◆ WHAT IS BEING ASKED
Give the data again exactly, without its images.
··· RAW DATA ···
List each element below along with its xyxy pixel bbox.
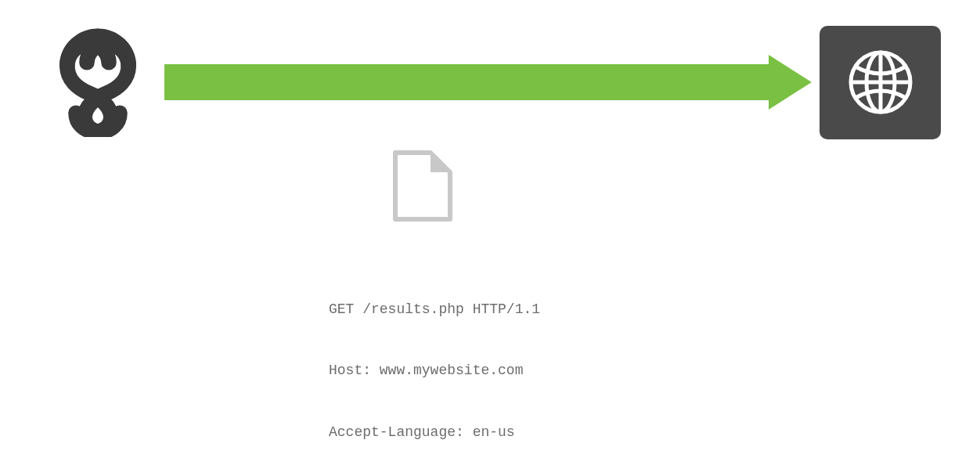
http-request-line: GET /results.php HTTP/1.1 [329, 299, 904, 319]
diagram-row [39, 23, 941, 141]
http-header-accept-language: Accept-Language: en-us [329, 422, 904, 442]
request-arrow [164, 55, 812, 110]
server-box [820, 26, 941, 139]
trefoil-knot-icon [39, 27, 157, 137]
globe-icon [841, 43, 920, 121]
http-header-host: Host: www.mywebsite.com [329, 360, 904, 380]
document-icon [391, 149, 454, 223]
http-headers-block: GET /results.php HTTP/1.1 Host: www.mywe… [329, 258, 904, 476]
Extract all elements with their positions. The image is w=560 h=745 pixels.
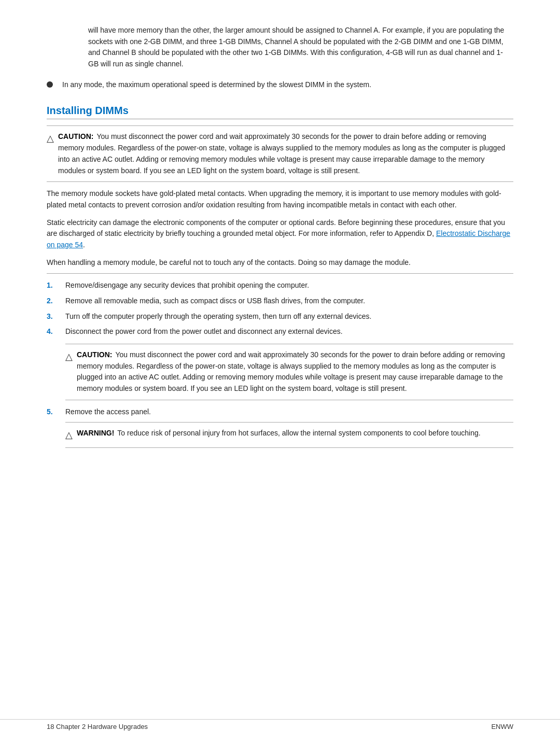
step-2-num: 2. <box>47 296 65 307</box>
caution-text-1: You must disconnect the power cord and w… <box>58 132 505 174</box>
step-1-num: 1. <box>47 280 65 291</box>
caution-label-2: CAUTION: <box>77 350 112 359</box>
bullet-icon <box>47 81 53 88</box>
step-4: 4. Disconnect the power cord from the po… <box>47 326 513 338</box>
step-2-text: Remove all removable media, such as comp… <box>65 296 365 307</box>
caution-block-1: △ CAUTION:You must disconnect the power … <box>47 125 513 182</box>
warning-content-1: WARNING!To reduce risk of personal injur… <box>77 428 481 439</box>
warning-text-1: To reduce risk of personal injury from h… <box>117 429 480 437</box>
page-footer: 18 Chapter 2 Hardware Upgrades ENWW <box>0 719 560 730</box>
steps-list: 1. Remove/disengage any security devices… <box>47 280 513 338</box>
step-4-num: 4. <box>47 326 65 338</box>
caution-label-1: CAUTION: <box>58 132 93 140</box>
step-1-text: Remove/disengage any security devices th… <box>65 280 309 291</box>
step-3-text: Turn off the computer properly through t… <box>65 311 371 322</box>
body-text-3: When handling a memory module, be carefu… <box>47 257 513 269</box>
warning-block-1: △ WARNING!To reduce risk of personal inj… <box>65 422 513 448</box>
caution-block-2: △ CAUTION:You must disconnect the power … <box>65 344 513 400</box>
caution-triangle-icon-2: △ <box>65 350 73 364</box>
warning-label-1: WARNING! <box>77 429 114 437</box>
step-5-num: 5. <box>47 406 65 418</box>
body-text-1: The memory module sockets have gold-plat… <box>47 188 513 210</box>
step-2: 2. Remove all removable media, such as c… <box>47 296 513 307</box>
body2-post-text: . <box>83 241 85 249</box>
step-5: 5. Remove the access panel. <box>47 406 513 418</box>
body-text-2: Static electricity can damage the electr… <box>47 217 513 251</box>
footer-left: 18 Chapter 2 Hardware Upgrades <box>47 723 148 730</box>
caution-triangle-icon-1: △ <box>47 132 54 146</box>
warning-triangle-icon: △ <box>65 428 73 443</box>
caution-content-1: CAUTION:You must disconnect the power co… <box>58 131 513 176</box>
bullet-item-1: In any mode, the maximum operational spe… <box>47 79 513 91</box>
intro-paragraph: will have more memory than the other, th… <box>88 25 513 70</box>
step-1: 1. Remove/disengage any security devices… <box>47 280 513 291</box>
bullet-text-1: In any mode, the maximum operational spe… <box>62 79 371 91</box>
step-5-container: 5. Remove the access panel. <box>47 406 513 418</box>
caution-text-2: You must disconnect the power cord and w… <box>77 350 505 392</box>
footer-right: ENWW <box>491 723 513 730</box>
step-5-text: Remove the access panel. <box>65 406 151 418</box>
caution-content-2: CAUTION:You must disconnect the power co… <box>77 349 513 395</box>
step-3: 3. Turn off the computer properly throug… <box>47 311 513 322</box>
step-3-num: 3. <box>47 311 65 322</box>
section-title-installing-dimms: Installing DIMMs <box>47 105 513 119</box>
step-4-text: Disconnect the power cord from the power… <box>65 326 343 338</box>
···
◆ RESULT BELOW
List each element below along with its xyxy pixel bbox.
http-request-line: GET /results.php HTTP/1.1 [329, 299, 904, 319]
diagram-row [39, 23, 941, 141]
http-header-accept-language: Accept-Language: en-us [329, 422, 904, 442]
request-arrow [164, 55, 812, 110]
server-box [820, 26, 941, 139]
trefoil-knot-icon [39, 27, 157, 137]
globe-icon [841, 43, 920, 121]
http-header-host: Host: www.mywebsite.com [329, 360, 904, 380]
document-icon [391, 149, 454, 223]
http-headers-block: GET /results.php HTTP/1.1 Host: www.mywe… [329, 258, 904, 476]
Extract all elements with their positions. The image is w=560 h=745 pixels.
step-2-num: 2. <box>47 296 65 307</box>
caution-text-1: You must disconnect the power cord and w… <box>58 132 505 174</box>
step-1-num: 1. <box>47 280 65 291</box>
caution-label-2: CAUTION: <box>77 350 112 359</box>
bullet-icon <box>47 81 53 88</box>
step-4: 4. Disconnect the power cord from the po… <box>47 326 513 338</box>
step-2-text: Remove all removable media, such as comp… <box>65 296 365 307</box>
caution-block-1: △ CAUTION:You must disconnect the power … <box>47 125 513 182</box>
warning-content-1: WARNING!To reduce risk of personal injur… <box>77 428 481 439</box>
warning-text-1: To reduce risk of personal injury from h… <box>117 429 480 437</box>
page-footer: 18 Chapter 2 Hardware Upgrades ENWW <box>0 719 560 730</box>
steps-list: 1. Remove/disengage any security devices… <box>47 280 513 338</box>
step-4-num: 4. <box>47 326 65 338</box>
caution-label-1: CAUTION: <box>58 132 93 140</box>
step-1-text: Remove/disengage any security devices th… <box>65 280 309 291</box>
step-3-text: Turn off the computer properly through t… <box>65 311 371 322</box>
body-text-3: When handling a memory module, be carefu… <box>47 257 513 269</box>
warning-block-1: △ WARNING!To reduce risk of personal inj… <box>65 422 513 448</box>
caution-block-2: △ CAUTION:You must disconnect the power … <box>65 344 513 400</box>
caution-triangle-icon-2: △ <box>65 350 73 364</box>
warning-label-1: WARNING! <box>77 429 114 437</box>
step-5-num: 5. <box>47 406 65 418</box>
body-text-1: The memory module sockets have gold-plat… <box>47 188 513 210</box>
step-2: 2. Remove all removable media, such as c… <box>47 296 513 307</box>
body2-post-text: . <box>83 241 85 249</box>
step-5: 5. Remove the access panel. <box>47 406 513 418</box>
body-text-2: Static electricity can damage the electr… <box>47 217 513 251</box>
footer-left: 18 Chapter 2 Hardware Upgrades <box>47 723 148 730</box>
caution-triangle-icon-1: △ <box>47 132 54 146</box>
warning-triangle-icon: △ <box>65 428 73 443</box>
caution-content-1: CAUTION:You must disconnect the power co… <box>58 131 513 176</box>
bullet-item-1: In any mode, the maximum operational spe… <box>47 79 513 91</box>
intro-paragraph: will have more memory than the other, th… <box>88 25 513 70</box>
step-1: 1. Remove/disengage any security devices… <box>47 280 513 291</box>
bullet-text-1: In any mode, the maximum operational spe… <box>62 79 371 91</box>
step-5-container: 5. Remove the access panel. <box>47 406 513 418</box>
caution-text-2: You must disconnect the power cord and w… <box>77 350 505 392</box>
footer-right: ENWW <box>491 723 513 730</box>
step-5-text: Remove the access panel. <box>65 406 151 418</box>
caution-content-2: CAUTION:You must disconnect the power co… <box>77 349 513 395</box>
step-3: 3. Turn off the computer properly throug… <box>47 311 513 322</box>
step-3-num: 3. <box>47 311 65 322</box>
section-title-installing-dimms: Installing DIMMs <box>47 105 513 119</box>
step-4-text: Disconnect the power cord from the power… <box>65 326 343 338</box>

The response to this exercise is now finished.